Today's journalists are really superficial.
That's what blew me away. People keep saying a lot of hand wavy stuff about storage but when you really dig into there isn't a great solution other than keeping an eye on it for a few hundred years. Making private company's responsible for stuff that generates no profits and requires repeated Inspection's and maintenance doesn't sound good to me.
We absolutely need nuclear. But we should approach it cautiously. I don't think discussion about nuclear is as cautious as it should be. But that's par for the course with humanities track record
There's no need to consider nuclear. The power storage requirements for a 100% - epsilon renewable grid are vastly smaller than the amount of battery that will be deployed to EVs in the next few years.
https://www.nature.com/articles/s41467-021-26355-z
Those batteries can be used either after they degrade to the point where the EV needs a new one, or while still in the EV if a small fraction of owners participate in V2G.
Additionally the accessible uranium reserves cannot make a significant impact on the world's energy requirements.
In 8 million tonnes of accessible natural uranium there are about 56,000 tonnes of U235. Fissioning all of this yields around 5000EJ of thermal energy Exhausting all techniques of reprocessing and breeding that have actually ever worked, there's about 10,000EJ.
The world used 620EJ of primary energy last year so the absolute most generous interpretation is there are 16 years of accessible fission energy, In any realistic scenario it's much, much less.
The amount of energy that can be provided via fission with current technology isn't a meaningful contribution and can't be deployed in a meaningful timeframe.
There may be niches where GW scale LWRs are a much better choice than other options. On the off chance they do crop up, what little uranium 235 there is should be reserved for those.
It still sounds crazy to most people : it's a long way to go that should be paved for speeding up modern consciousness.
Fun fact, That "thousands of years" of storage is entirely a man made limitation.
95% of nuclear waste is unspent fuel. That's the source of the "thousands of years" waiting for the more energetic parts of the unspent fuel to decay.
There are a couple of nasty decay side products that last a long time in there, but those can also be fed into a reactor to be burned away.

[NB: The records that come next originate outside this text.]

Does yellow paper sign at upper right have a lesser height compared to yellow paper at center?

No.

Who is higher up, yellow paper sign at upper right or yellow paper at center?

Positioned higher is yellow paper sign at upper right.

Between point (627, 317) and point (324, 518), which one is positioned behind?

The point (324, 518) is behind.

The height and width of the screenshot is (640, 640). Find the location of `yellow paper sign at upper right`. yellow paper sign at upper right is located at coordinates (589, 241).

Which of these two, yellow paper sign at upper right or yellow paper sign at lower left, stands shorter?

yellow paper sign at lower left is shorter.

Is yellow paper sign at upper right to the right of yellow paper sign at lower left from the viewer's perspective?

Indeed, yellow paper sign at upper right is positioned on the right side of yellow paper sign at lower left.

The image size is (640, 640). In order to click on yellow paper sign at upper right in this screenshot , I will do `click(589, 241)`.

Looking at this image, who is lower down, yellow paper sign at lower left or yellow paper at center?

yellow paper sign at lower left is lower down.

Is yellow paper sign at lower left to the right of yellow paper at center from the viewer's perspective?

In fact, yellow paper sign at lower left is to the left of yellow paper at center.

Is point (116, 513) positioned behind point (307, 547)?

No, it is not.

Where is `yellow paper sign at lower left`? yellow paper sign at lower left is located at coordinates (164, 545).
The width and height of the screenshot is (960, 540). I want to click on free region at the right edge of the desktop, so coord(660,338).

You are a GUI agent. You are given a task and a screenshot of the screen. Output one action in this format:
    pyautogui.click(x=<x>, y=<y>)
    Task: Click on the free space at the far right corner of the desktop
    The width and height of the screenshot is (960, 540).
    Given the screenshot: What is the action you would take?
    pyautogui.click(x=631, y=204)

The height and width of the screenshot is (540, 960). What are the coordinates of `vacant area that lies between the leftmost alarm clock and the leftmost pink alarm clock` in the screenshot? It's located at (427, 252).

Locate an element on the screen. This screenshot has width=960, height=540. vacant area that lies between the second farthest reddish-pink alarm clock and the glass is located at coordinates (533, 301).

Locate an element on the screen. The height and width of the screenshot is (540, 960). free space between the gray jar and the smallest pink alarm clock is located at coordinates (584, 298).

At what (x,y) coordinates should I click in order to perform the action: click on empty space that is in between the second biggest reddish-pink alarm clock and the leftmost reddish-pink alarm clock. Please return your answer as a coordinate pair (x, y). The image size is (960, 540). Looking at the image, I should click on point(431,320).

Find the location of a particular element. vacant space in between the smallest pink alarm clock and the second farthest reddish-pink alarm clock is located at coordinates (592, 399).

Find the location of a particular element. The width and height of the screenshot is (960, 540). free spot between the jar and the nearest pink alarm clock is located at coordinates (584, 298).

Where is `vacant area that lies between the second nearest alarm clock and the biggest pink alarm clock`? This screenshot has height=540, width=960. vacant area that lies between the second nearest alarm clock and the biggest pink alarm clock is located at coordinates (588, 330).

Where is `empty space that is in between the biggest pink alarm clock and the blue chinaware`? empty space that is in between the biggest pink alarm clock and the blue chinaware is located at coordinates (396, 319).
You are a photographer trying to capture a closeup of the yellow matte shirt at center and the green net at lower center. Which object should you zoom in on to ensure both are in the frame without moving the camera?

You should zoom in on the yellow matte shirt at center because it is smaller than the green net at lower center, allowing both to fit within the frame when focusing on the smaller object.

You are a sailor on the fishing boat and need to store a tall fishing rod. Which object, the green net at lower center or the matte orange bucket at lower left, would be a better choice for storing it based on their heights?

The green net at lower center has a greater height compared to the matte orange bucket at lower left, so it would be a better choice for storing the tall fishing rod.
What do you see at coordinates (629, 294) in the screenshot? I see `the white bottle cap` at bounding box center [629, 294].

That's about 1% of waste. (mostly plutonium)
Pretty much everything else, the remaining ~4% or so of waste, is only really super dangerous for about 60-90 years, and only radioactive for about 300.

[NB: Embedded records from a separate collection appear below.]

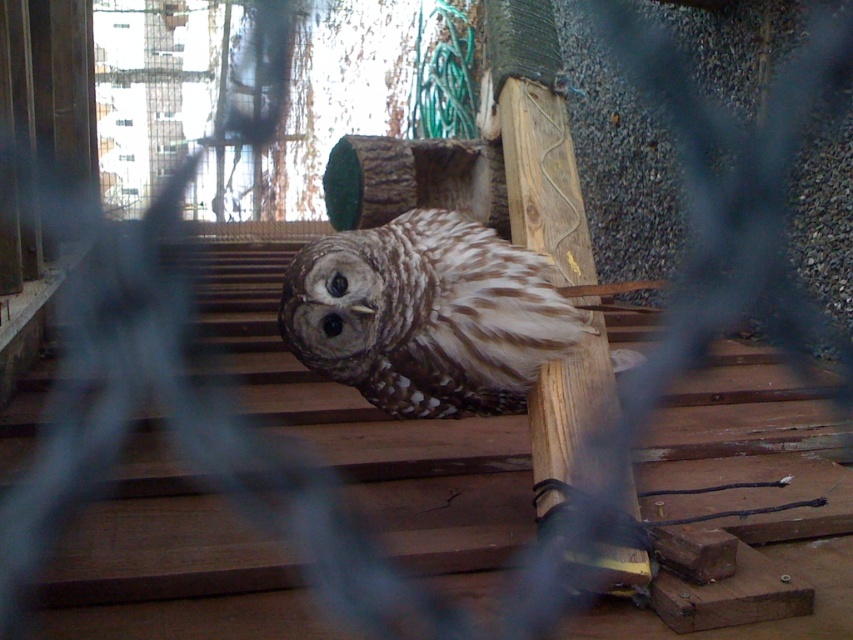 You are a zookeeper observing the barred owl in its enclosure. You need to place a treat on the brown wood stairs at center so the owl can reach it easily. However, you must ensure the treat is not too close to the brown speckled feathers at center. Based on their positions, where should you place the treat?

The brown wood stairs at center are to the left of the brown speckled feathers at center, so placing the treat on the brown wood stairs at center to the left side away from the brown speckled feathers at center would keep it a safe distance.

You are a zookeeper who needs to reach the barred owl resting on the wooden platform. The platform is located near the center of the enclosure. To access it, you must climb a set of stairs. Based on the image, where exactly are the brown wood stairs at center located in terms of coordinates?

The brown wood stairs at center are located at coordinates point (370, 433). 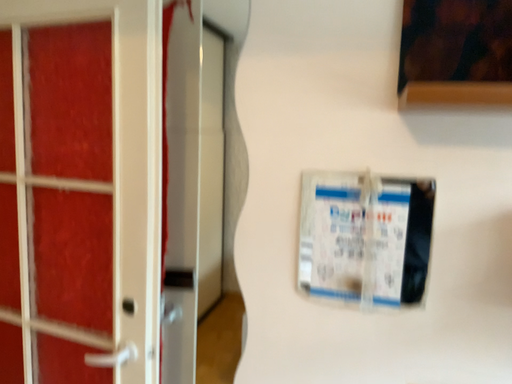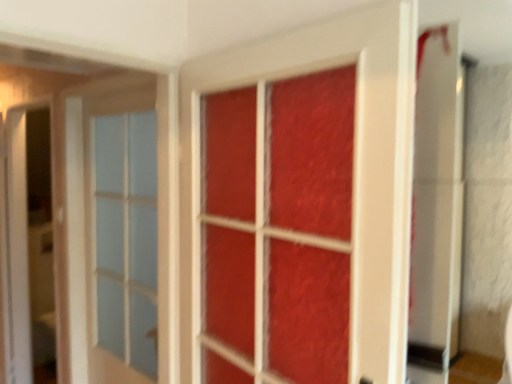 Question: Which way did the camera rotate in the video?

Choices:
 (A) rotated right
 (B) rotated left

Answer: (B)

Another fun fact, a lot of that 4% is actually valuable in various industry, including nuclear medicine.
I always point to this video on the subject.
Sadly, Jimmy Carter signed a ban on refining waste, and then got it incorporated into some international agreements. He thought we would just bury the waste again, it came out of the Earth, it could go back in until we were ready to refine it and move on. Sadly, Nymbyism killed that plan.
Are we talking about present or future?
Nuclear has a chance in thorium and malten salt reactors, uranium is made for nuclear booms, not for safe energy generation.
Sadly, no one is investing enough in thorium and malten salt to make it available in next 10-20 years, we have better chance in fusion than thorium.
Until than, sorry, but while you are right, that technology is not yet available.
Okay, some basic physics here, to make thorium useful, you have to convert it to uranium (specifically uranium-234)
That's how a molten salt reactor functions, they use a seed of fissile material to breed the thorium into protactinium, which then decays into uranium.
Once you have the u-234, you can use it to breed the thorium, but you do need that seed of either u-235 or plutonium.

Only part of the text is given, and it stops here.